◆ Task goal
Copy the data that follows, character for character, minus the pictures.

◆ Material provided
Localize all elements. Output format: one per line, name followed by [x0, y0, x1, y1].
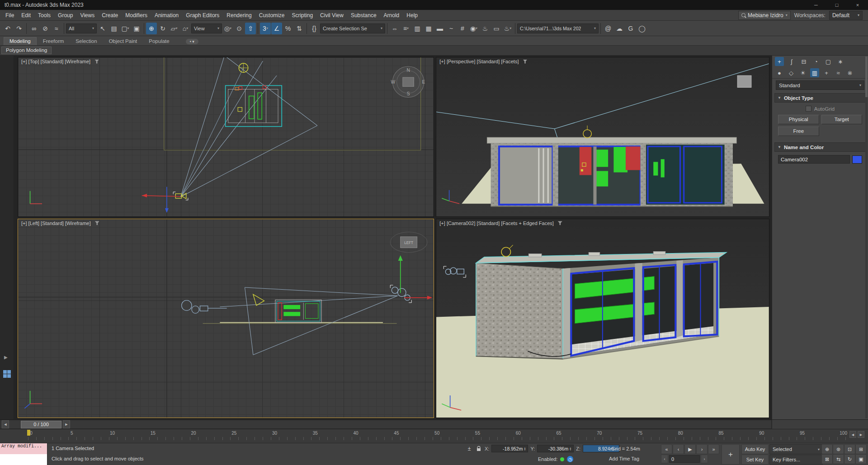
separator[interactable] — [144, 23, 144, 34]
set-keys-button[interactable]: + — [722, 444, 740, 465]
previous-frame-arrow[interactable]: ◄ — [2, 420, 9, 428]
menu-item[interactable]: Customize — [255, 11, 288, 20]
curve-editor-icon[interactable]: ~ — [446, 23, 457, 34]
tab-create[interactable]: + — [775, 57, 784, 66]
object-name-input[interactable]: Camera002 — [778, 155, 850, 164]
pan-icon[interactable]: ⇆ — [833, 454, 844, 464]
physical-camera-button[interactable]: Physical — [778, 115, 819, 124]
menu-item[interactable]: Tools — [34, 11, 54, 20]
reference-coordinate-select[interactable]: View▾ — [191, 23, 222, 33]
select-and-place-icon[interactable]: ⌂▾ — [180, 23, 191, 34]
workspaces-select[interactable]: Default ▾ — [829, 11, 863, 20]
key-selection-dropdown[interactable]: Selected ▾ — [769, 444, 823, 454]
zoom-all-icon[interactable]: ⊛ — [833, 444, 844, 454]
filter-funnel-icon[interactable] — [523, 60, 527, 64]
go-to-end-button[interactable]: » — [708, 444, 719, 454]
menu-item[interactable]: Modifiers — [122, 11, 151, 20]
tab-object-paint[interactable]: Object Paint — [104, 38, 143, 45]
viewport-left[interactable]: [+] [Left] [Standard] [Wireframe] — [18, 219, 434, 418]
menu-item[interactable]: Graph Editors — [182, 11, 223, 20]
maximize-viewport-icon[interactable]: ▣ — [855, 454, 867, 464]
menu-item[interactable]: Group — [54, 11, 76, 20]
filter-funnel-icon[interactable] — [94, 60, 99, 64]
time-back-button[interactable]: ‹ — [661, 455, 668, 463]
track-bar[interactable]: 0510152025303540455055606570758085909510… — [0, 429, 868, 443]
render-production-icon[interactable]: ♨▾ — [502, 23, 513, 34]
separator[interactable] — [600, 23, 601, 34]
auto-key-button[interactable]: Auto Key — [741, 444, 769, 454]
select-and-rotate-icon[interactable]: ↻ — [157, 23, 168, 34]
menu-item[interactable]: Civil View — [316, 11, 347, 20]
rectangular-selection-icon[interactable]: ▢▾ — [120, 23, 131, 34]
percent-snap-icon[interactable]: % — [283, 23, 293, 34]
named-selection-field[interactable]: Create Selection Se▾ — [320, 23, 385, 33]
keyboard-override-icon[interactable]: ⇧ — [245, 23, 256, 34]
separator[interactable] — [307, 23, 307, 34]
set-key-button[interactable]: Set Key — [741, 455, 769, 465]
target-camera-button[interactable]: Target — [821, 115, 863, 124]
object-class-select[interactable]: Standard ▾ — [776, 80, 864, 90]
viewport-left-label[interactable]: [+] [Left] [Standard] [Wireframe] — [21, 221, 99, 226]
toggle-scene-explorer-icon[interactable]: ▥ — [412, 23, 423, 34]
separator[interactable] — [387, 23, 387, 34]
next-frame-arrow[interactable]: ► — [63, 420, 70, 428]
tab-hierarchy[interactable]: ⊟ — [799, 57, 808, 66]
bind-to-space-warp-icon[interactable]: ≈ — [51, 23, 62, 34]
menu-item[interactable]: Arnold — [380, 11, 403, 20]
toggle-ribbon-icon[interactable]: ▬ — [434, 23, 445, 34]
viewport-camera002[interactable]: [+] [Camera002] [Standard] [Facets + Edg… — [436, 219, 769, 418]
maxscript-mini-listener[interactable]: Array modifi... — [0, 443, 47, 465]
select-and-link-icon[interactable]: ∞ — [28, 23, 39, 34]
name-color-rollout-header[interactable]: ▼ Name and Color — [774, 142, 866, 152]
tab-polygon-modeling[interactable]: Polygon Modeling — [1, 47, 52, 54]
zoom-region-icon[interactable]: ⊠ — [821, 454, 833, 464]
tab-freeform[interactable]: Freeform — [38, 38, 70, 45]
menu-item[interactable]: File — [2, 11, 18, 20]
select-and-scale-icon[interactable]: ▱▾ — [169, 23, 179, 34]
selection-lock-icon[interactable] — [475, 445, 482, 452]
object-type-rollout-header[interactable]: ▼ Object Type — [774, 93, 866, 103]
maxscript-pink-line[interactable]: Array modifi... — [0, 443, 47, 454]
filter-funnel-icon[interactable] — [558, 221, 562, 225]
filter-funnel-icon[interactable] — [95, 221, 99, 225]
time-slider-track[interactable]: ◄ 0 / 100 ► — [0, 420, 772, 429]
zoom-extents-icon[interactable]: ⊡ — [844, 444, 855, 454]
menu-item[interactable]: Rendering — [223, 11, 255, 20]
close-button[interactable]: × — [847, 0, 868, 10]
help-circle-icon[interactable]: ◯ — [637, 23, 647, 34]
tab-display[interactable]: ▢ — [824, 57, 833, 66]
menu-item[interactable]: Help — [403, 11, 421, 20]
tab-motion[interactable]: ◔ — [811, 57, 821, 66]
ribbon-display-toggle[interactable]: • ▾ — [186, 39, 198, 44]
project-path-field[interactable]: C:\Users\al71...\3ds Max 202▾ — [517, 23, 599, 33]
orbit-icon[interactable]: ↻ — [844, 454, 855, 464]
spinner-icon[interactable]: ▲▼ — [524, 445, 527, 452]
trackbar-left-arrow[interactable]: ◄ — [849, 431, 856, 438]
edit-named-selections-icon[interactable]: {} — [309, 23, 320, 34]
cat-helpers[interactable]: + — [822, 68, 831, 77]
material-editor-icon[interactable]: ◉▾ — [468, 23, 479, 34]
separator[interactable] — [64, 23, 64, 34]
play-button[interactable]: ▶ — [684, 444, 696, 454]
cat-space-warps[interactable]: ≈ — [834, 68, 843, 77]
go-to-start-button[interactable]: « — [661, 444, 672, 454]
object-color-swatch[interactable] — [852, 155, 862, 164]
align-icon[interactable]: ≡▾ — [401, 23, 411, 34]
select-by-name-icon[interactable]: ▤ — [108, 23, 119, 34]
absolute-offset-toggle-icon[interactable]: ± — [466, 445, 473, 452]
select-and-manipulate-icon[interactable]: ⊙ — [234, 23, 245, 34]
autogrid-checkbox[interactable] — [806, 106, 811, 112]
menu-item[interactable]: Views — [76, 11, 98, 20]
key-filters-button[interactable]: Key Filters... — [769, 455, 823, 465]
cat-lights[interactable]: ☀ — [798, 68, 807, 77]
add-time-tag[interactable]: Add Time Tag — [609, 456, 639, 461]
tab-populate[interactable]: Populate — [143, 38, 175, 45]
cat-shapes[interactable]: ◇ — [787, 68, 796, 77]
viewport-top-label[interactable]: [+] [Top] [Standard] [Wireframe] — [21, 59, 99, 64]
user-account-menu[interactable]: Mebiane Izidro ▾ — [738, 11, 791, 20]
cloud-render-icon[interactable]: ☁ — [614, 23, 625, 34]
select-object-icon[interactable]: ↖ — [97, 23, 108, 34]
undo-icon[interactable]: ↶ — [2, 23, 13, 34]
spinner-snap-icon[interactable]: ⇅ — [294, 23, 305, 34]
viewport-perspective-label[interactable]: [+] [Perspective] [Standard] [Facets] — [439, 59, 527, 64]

◆ Task answer
Localize all elements. Output format: one per line, name followed by [x0, y0, x1, y1].
separator[interactable] — [144, 23, 144, 34]
set-keys-button[interactable]: + — [722, 444, 740, 465]
previous-frame-arrow[interactable]: ◄ — [2, 420, 9, 428]
menu-item[interactable]: Customize — [255, 11, 288, 20]
curve-editor-icon[interactable]: ~ — [446, 23, 457, 34]
tab-create[interactable]: + — [775, 57, 784, 66]
object-name-input[interactable]: Camera002 — [778, 155, 850, 164]
pan-icon[interactable]: ⇆ — [833, 454, 844, 464]
physical-camera-button[interactable]: Physical — [778, 115, 819, 124]
menu-item[interactable]: Tools — [34, 11, 54, 20]
reference-coordinate-select[interactable]: View▾ — [191, 23, 222, 33]
select-and-place-icon[interactable]: ⌂▾ — [180, 23, 191, 34]
workspaces-select[interactable]: Default ▾ — [829, 11, 863, 20]
key-selection-dropdown[interactable]: Selected ▾ — [769, 444, 823, 454]
zoom-all-icon[interactable]: ⊛ — [833, 444, 844, 454]
filter-funnel-icon[interactable] — [523, 60, 527, 64]
go-to-end-button[interactable]: » — [708, 444, 719, 454]
menu-item[interactable]: Modifiers — [122, 11, 151, 20]
tab-object-paint[interactable]: Object Paint — [104, 38, 143, 45]
viewport-left[interactable]: [+] [Left] [Standard] [Wireframe] — [18, 219, 434, 418]
menu-item[interactable]: Graph Editors — [182, 11, 223, 20]
maximize-viewport-icon[interactable]: ▣ — [855, 454, 867, 464]
menu-item[interactable]: Group — [54, 11, 76, 20]
filter-funnel-icon[interactable] — [94, 60, 99, 64]
time-back-button[interactable]: ‹ — [661, 455, 668, 463]
track-bar[interactable]: 0510152025303540455055606570758085909510… — [0, 429, 868, 443]
render-production-icon[interactable]: ♨▾ — [502, 23, 513, 34]
separator[interactable] — [600, 23, 601, 34]
auto-key-button[interactable]: Auto Key — [741, 444, 769, 454]
select-and-rotate-icon[interactable]: ↻ — [157, 23, 168, 34]
menu-item[interactable]: Civil View — [316, 11, 347, 20]
rectangular-selection-icon[interactable]: ▢▾ — [120, 23, 131, 34]
percent-snap-icon[interactable]: % — [283, 23, 293, 34]
named-selection-field[interactable]: Create Selection Se▾ — [320, 23, 385, 33]
keyboard-override-icon[interactable]: ⇧ — [245, 23, 256, 34]
separator[interactable] — [307, 23, 307, 34]
set-key-button[interactable]: Set Key — [741, 455, 769, 465]
target-camera-button[interactable]: Target — [821, 115, 863, 124]
object-class-select[interactable]: Standard ▾ — [776, 80, 864, 90]
viewport-left-label[interactable]: [+] [Left] [Standard] [Wireframe] — [21, 221, 99, 226]
toggle-scene-explorer-icon[interactable]: ▥ — [412, 23, 423, 34]
separator[interactable] — [387, 23, 387, 34]
next-frame-arrow[interactable]: ► — [63, 420, 70, 428]
tab-hierarchy[interactable]: ⊟ — [799, 57, 808, 66]
bind-to-space-warp-icon[interactable]: ≈ — [51, 23, 62, 34]
menu-item[interactable]: Arnold — [380, 11, 403, 20]
toggle-ribbon-icon[interactable]: ▬ — [434, 23, 445, 34]
viewport-camera002[interactable]: [+] [Camera002] [Standard] [Facets + Edg… — [436, 219, 769, 418]
maxscript-mini-listener[interactable]: Array modifi... — [0, 443, 47, 465]
select-and-link-icon[interactable]: ∞ — [28, 23, 39, 34]
name-color-rollout-header[interactable]: ▼ Name and Color — [774, 142, 866, 152]
tab-polygon-modeling[interactable]: Polygon Modeling — [1, 47, 52, 54]
zoom-region-icon[interactable]: ⊠ — [821, 454, 833, 464]
tab-freeform[interactable]: Freeform — [38, 38, 70, 45]
menu-item[interactable]: File — [2, 11, 18, 20]
select-and-scale-icon[interactable]: ▱▾ — [169, 23, 179, 34]
selection-lock-icon[interactable] — [475, 445, 482, 452]
object-type-rollout-header[interactable]: ▼ Object Type — [774, 93, 866, 103]
maxscript-pink-line[interactable]: Array modifi... — [0, 443, 47, 454]
filter-funnel-icon[interactable] — [558, 221, 562, 225]
filter-funnel-icon[interactable] — [95, 221, 99, 225]
time-slider-track[interactable]: ◄ 0 / 100 ► — [0, 420, 772, 429]
zoom-extents-icon[interactable]: ⊡ — [844, 444, 855, 454]
menu-item[interactable]: Rendering — [223, 11, 255, 20]
close-button[interactable]: × — [847, 0, 868, 10]
help-circle-icon[interactable]: ◯ — [637, 23, 647, 34]
tab-display[interactable]: ▢ — [824, 57, 833, 66]
menu-item[interactable]: Help — [403, 11, 421, 20]
tab-motion[interactable]: ◔ — [811, 57, 821, 66]
ribbon-display-toggle[interactable]: • ▾ — [186, 39, 198, 44]
project-path-field[interactable]: C:\Users\al71...\3ds Max 202▾ — [517, 23, 599, 33]
orbit-icon[interactable]: ↻ — [844, 454, 855, 464]
spinner-icon[interactable]: ▲▼ — [524, 445, 527, 452]
trackbar-left-arrow[interactable]: ◄ — [849, 431, 856, 438]
edit-named-selections-icon[interactable]: {} — [309, 23, 320, 34]
cat-helpers[interactable]: + — [822, 68, 831, 77]
material-editor-icon[interactable]: ◉▾ — [468, 23, 479, 34]
separator[interactable] — [64, 23, 64, 34]
play-button[interactable]: ▶ — [684, 444, 696, 454]
cat-space-warps[interactable]: ≈ — [834, 68, 843, 77]
go-to-start-button[interactable]: « — [661, 444, 672, 454]
object-color-swatch[interactable] — [852, 155, 862, 164]
align-icon[interactable]: ≡▾ — [401, 23, 411, 34]
select-by-name-icon[interactable]: ▤ — [108, 23, 119, 34]
absolute-offset-toggle-icon[interactable]: ± — [466, 445, 473, 452]
select-and-manipulate-icon[interactable]: ⊙ — [234, 23, 245, 34]
autogrid-checkbox[interactable] — [806, 106, 811, 112]
menu-item[interactable]: Views — [76, 11, 98, 20]
key-filters-button[interactable]: Key Filters... — [769, 455, 823, 465]
cat-lights[interactable]: ☀ — [798, 68, 807, 77]
add-time-tag[interactable]: Add Time Tag — [609, 456, 639, 461]
tab-populate[interactable]: Populate — [143, 38, 175, 45]
cat-shapes[interactable]: ◇ — [787, 68, 796, 77]
viewport-top-label[interactable]: [+] [Top] [Standard] [Wireframe] — [21, 59, 99, 64]
user-account-menu[interactable]: Mebiane Izidro ▾ — [738, 11, 791, 20]
cloud-render-icon[interactable]: ☁ — [614, 23, 625, 34]
select-object-icon[interactable]: ↖ — [97, 23, 108, 34]
undo-icon[interactable]: ↶ — [2, 23, 13, 34]
spinner-snap-icon[interactable]: ⇅ — [294, 23, 305, 34]
viewport-perspective-label[interactable]: [+] [Perspective] [Standard] [Facets] — [439, 59, 527, 64]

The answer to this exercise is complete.